My Elastic Stack Observability Wishlist

(Note, these are my personal wishes, not my workplace's.)

Since we started a trial at my workplace, I've been digging into everything the Elastic Stack has to offer. Mostly focused on Observability.

Here are some ideas I haven't, yet, seen a way to do in the stack as it is now (7.13). (I could very well just haven't found the right docs or screen, feel free to point me in the right direction. :slight_smile: )

Alerting

Alerts should have their own screen

Managing alerts is a HUGE part of why we are looking at the Elastic stack. Alert fatigue is a problem. So being able to easily manage alerts is essential. Right now, well, the UI for alerts in Kibana feels disorganized and confusing. I think it's goal is to make it easy to add alerts, and I think it does do that, but working with alerts after they happen is not so nice.

Acknowledgement

How do you acknowledge an alert? So, I get an email saying that server Frost is at 100% disk usage. I need a way to jump in and say "Hey, I saw this, no need to keep emailing me."

The best I can find is buried in Stack Management -> Rules and Connectors -> < the alert >. You can mute some of the hosts there.

What I'd really rather have is a screen listing all hosts and active alerts. Then for each host I could set each alert to a useful status.

Escalation

How do you escalate an alert?

Here's what I mean by that:

If an alert is not acknowledged for a period of time, the system should automatically start trying to contact other people. Based on a configured policy.

If a support person sees an alert, and knows it should go to another level of support, they should be able to click a button to have the system start telling the right people about it.

That kind of thing.

Observability -> Metrics

Let me see the entire hostname, please.

If you're not in the table view, and you have more than a few hosts, you cannot see more than a few characters of the hostname. Heck, sometimes the actual value for the load or usage is truncated. It would be really nice to be able to tell it that it should show the entire hostname.

Color code table rows

Just color code the table rows the same way the cards are color coded in the other view.

Let me see multiple metrics

In the temperature/card view, I'd love to be able to see cpu and ram usage at the same time.

Add filesystem metrics

I was able to add the 'system.filesystem.used.pct' metric, but I don't see any way to filter that so it only uses data from specific mount points.

Observability -> Uptime

Let me set the default sort

Specifically, I want to set the overview table to show down items first.

Observability -> Logs

Let me easily filter out logs

Case in point is Fortinet logs. I really could use a way to quickly filter out that specific event.dataset. I mean, I can easily filter FOR it via the log details screen.... At least I think that's what the "View event with filter" button does.

Let me define a grok pattern

Ok, this would likely take a lot of work, but man would it be useful. (I think...)

When I see a log pattern, for example Drupal logs in syslog, I'd like to be able to select several entries, then build out a grok pattern for them that breaks the data out into useful fields.
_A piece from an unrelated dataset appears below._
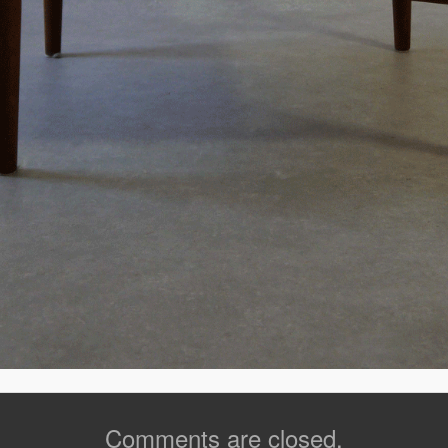
Comments are closed.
There'd be a live test based on the log entries I selected, and then when I hit apply, any future logs would get processed properly.

Let me define a "drop" processor

Similar to above, but instead of grok, we'd just be telling the system that any logs matching our criteria can be dropped.


Anyway, those are some of the things I've been thinking of as I've worked with Observability. Hopefully there are a few good ideas in there. :slight_smile:

1 Like

Hey David, this is awesome! I don't work directly on Observability, so I think someone from that team will be able to provide better feedback on most of your items. However, one item stood out to me:

Let me define a "drop" processor

Similar to above, but instead of grok, we'd just be telling the system that any logs matching our criteria can be dropped.

In Stack Management there's an Ingest Node Pipelines UI which allows you to define and edit pipelines for processing ingested documents. There's a neat debug feature so you can test it out with sample docs and ensure it does what you want. One of the processors you can choose is the drop processor which seems to behave the way you describe. Does this give you what you're looking for? If not can you help me understand what you need and what's missing? Thanks again!

I did run across the interface. It is pretty close to what I'm looking for, I think. I haven't actually made it work yet, though. So thanks for pointing me to the correct docs.

Maybe my idea would be for something of a shortcut, or wizard, to that UI? Something that fills things out most of the way for you?

So, I've split my postfix logs out into some fields, but now a lot of the log lines in the logs stream are blank... It'd be awesome if we could say "show this field in the stream".

Hi @jerrac,

this is an awesome list. Thanks so much for putting it together. It's very valuable input for our planning discussions.

So, I've split my postfix logs out into some fields, but now a lot of the log lines in the logs stream are blank... It'd be awesome if we could say "show this field in the stream".

The Logs UI stream assumes an ECS compliant mapping, so it primarily tries to display the message field. Granted, there are some heuristics to pull in data from other fields, but I'd recommend to avoid these. In addition to the message field you should be able to add any other field as a column to the Logs UI stream via its settings page.

This topic was automatically closed 28 days after the last reply. New replies are no longer allowed.